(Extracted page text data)

§ §

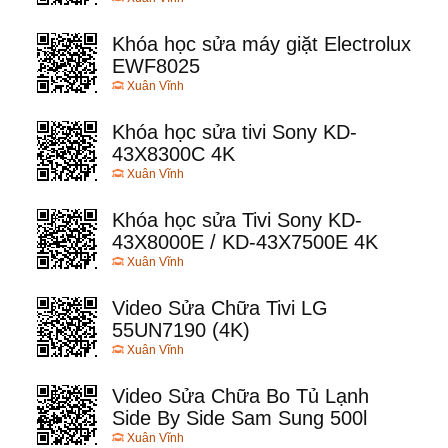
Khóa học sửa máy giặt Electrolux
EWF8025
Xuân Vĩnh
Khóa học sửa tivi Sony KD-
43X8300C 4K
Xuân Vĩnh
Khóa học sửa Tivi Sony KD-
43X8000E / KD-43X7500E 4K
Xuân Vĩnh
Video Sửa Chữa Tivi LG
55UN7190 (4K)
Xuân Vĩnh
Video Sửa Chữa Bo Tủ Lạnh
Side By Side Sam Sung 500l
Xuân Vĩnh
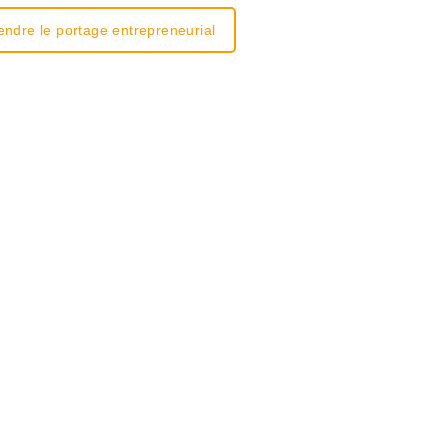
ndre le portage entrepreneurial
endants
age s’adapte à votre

§ §

§ Exercise directions:
Exactly the lines from the one with "43X8000E / KD-43X7500E 4K" through the end of the records are to be repeated, both ends included, and pictures are to be omitted.

§ Expected answer:
43X8000E / KD-43X7500E 4K
Xuân Vĩnh
Video Sửa Chữa Tivi LG
55UN7190 (4K)
Xuân Vĩnh
Video Sửa Chữa Bo Tủ Lạnh
Side By Side Sam Sung 500l
Xuân Vĩnh
ndre le portage entrepreneurial
endants
age s’adapte à votre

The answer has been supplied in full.